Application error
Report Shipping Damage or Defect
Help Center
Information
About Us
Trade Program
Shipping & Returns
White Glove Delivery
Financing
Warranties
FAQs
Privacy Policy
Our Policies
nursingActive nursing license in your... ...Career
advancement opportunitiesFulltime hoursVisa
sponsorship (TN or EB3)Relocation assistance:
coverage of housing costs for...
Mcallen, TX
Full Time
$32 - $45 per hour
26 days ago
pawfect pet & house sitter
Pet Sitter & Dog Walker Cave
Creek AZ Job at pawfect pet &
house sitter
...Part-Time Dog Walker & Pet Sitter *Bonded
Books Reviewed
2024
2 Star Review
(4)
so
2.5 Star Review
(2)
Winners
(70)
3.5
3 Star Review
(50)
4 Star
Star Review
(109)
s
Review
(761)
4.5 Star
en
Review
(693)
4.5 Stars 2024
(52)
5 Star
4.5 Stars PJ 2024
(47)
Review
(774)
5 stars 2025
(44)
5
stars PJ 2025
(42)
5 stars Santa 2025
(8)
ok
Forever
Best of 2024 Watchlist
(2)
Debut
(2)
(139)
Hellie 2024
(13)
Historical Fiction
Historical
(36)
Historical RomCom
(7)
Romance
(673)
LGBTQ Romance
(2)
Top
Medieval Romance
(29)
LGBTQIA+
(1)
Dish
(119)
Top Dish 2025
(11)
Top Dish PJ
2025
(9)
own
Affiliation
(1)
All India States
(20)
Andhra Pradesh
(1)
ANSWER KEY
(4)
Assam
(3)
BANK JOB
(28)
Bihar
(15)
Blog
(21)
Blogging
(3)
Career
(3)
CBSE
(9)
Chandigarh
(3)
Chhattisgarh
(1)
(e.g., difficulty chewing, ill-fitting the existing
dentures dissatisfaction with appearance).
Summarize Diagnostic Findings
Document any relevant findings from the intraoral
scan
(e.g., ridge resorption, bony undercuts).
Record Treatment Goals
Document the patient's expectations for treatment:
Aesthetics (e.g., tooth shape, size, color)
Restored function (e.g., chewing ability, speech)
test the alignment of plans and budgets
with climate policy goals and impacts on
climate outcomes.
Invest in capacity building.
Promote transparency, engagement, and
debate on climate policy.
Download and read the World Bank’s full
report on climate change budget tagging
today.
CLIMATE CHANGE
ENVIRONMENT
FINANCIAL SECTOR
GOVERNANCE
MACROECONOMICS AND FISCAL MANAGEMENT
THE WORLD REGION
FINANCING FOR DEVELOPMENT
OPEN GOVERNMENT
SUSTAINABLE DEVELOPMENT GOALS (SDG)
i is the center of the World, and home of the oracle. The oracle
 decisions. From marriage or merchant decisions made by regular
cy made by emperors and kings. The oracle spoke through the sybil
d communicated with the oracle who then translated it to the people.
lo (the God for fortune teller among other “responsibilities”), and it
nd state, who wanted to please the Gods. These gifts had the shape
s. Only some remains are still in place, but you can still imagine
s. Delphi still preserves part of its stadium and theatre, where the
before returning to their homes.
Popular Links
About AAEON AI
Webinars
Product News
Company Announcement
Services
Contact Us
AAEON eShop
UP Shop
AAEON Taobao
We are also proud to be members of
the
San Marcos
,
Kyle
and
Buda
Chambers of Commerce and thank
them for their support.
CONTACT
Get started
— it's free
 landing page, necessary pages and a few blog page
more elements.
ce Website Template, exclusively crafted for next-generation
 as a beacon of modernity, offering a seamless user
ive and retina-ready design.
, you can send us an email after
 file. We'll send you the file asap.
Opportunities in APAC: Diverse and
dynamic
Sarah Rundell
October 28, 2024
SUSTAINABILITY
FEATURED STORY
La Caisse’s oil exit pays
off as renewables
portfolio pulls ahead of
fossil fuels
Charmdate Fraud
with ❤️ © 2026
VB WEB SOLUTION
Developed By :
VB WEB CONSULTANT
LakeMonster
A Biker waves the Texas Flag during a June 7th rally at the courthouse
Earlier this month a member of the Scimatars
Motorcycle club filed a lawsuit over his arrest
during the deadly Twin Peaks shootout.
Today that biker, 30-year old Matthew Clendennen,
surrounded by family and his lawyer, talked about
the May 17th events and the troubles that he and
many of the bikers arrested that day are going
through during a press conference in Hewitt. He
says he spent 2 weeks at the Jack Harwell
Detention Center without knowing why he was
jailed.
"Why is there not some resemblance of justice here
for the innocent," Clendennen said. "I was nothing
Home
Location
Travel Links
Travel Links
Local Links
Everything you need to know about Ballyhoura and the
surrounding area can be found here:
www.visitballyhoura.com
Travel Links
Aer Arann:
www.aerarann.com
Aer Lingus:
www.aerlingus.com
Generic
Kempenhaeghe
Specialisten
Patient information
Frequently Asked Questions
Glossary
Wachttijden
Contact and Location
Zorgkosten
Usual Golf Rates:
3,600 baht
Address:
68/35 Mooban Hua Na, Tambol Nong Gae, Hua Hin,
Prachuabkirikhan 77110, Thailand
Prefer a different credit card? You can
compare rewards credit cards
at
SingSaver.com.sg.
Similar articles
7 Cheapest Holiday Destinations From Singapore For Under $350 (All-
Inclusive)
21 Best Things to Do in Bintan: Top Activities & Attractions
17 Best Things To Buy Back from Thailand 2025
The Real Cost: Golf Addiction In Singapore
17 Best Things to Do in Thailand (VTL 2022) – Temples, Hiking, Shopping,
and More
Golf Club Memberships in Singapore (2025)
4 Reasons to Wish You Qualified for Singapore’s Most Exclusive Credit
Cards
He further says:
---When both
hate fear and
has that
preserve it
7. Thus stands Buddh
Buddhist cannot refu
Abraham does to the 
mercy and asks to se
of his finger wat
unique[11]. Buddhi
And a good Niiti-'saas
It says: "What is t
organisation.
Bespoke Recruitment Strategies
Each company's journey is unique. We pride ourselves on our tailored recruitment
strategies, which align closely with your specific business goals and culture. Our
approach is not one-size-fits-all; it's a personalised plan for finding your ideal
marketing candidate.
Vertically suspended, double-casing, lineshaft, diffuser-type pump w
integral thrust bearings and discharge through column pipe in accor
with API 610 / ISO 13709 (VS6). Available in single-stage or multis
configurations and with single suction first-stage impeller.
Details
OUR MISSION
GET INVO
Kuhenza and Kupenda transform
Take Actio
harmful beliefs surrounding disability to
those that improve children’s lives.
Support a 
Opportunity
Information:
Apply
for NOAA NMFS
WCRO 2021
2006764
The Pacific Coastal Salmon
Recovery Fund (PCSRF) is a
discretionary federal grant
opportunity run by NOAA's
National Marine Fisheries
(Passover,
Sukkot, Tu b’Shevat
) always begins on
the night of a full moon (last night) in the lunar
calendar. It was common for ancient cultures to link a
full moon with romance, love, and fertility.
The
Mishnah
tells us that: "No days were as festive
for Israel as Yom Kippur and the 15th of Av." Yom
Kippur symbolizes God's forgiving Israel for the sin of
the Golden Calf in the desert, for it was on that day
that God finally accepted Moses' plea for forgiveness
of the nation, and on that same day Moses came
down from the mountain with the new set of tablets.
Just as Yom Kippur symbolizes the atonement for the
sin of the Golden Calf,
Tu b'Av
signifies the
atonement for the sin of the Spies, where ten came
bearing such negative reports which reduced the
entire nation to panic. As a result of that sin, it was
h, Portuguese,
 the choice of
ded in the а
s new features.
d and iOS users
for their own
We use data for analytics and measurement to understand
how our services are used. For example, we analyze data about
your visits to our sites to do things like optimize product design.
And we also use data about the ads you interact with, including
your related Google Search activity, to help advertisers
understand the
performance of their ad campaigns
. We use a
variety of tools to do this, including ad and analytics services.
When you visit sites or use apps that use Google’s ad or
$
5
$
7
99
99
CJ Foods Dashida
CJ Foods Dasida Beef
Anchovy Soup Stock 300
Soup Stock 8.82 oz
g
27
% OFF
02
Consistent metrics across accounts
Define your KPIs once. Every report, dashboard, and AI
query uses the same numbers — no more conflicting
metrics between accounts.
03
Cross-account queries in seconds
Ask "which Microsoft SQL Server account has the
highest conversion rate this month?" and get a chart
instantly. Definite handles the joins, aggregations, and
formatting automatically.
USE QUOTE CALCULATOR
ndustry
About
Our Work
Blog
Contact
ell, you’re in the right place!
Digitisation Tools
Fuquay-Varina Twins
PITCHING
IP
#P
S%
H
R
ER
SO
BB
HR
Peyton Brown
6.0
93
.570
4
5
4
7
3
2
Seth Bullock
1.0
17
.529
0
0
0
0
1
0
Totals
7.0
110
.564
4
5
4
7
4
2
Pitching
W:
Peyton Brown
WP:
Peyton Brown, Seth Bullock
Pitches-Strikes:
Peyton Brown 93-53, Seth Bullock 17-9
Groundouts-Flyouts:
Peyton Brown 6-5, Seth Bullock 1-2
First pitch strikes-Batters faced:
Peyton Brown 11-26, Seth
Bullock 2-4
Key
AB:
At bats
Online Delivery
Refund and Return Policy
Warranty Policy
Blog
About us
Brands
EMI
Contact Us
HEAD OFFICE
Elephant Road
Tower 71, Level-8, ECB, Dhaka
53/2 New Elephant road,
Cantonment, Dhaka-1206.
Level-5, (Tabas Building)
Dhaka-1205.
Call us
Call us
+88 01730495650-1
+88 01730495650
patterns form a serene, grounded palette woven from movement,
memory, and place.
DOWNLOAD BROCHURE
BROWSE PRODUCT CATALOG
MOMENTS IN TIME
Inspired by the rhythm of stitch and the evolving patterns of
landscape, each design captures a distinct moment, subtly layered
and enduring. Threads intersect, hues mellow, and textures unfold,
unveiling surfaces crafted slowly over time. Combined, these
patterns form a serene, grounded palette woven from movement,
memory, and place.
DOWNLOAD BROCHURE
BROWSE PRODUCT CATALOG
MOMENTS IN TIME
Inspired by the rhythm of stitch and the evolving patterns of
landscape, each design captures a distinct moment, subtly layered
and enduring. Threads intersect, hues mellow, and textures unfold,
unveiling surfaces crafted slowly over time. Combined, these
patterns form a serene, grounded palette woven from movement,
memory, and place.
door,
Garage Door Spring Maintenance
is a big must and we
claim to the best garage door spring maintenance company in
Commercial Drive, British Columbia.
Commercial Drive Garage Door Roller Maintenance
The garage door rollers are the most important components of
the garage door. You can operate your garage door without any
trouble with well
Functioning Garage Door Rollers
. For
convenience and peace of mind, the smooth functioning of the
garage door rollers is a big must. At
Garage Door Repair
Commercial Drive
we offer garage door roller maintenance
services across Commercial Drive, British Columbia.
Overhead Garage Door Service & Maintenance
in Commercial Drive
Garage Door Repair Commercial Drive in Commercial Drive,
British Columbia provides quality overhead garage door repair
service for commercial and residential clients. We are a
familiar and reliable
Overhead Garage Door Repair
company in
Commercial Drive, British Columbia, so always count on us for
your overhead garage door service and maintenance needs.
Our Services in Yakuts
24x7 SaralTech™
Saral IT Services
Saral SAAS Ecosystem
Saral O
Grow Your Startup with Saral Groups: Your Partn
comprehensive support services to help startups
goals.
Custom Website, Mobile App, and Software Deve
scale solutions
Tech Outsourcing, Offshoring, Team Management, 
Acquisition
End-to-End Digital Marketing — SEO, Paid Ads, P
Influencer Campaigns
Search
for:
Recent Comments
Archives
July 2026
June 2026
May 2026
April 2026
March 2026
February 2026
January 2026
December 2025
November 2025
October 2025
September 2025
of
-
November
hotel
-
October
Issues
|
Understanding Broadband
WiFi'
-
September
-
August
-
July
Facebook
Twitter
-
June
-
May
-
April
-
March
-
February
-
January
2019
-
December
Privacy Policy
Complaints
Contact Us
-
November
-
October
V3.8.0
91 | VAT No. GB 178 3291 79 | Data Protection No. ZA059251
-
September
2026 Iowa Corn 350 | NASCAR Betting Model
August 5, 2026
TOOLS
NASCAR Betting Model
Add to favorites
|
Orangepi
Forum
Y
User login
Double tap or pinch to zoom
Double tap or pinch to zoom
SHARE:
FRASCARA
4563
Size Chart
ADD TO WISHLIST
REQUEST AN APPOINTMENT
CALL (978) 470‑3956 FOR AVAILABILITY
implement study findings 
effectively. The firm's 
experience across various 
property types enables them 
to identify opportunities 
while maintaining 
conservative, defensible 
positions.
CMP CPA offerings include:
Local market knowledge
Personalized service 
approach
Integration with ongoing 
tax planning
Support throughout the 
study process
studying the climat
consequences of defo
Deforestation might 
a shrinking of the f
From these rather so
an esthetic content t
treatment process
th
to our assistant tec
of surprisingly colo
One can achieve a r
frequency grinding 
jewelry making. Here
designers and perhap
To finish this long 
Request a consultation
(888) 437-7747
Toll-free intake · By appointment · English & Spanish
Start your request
________________________________________
### To do
Extract each line holding the word "Level" from the records.

### Exercise result
Tower 71, Level-8, ECB, Dhaka
Level-5, (Tabas Building)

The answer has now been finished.